Regarding the breach-of-contract claim in particular, Resident Defendants first allege that the facility was staffed at the "bare minimum." DE-35-1 ¶ 36(a). Decisions about the number of staff to employ at the facility clearly affect the facility's ability to perform professional services but do not require health-care skills or training. Next, the Resident Defendants allege that they were not served nutritious meals. Id. ¶ 36(b). While possible that the meals were developed by trained nutritionists, medically necessary, or associated with a prescribed medical regimen for the residents, this has not been pled. In fact, the complaint makes clear that no personal injury or wrongful death was suffered as a result of the acts or omissions of the Lake Pointe Defendants. Id. ¶ 38. The court will accept the complaint's allegations as true but will not make inferential leaps. See Harleysville, 364 N.C. at 7, 692 S.E.2d at 611 ("In addressing the duty to defend, the question is not whether some interpretation of the facts as alleged could possibly bring the injury within the coverage provided by the insurance policy; the question is, assuming the facts as alleged to be true, whether the insurance policy covers that injury."). Therefore, the failure to provide nutritious meals—an act performed daily by food servers all over the world who are without medical or other health-care training—is not, in the context presented, the withholding of professional services. Similarly claims of a failure to provide promised activities, including social services and ten hours of planned group activities, DE-35-1 ¶ 36(c), without indication that these were medically necessary likewise do not constitute the withholding of a health-care professional services. Finally, the allegation that the Lake Pointe Defendants failed to keep in compliance with the law, rules, and regulations that governed the facility as a licensed adult care home, id. ¶ 36(d), does not constitute a professional service.

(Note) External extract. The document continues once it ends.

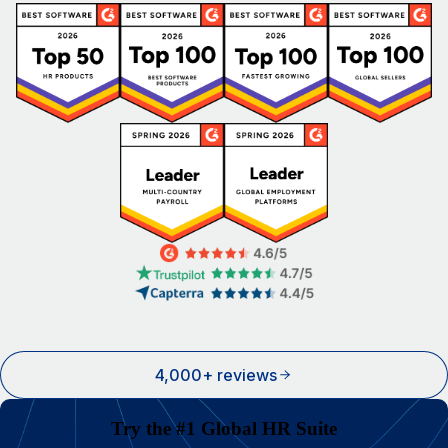
4,000+ reviews
Try the #1 Global HR Suite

The Resident Defendants' UTPA claim charges that the Lake Pointe Defendants engaged in false and misleading marketing tactics. DE-35-1 ¶¶ 46-47. Marketing decisions are, again, business decisions and not the type of health-care professional service contemplated by the parties when the professional liability health care policy was issued. Finally, the negligence claim is limited to the Biglers' failures in the operation and management of the facility—decision-making that does not involve specialized medical skill or knowledge.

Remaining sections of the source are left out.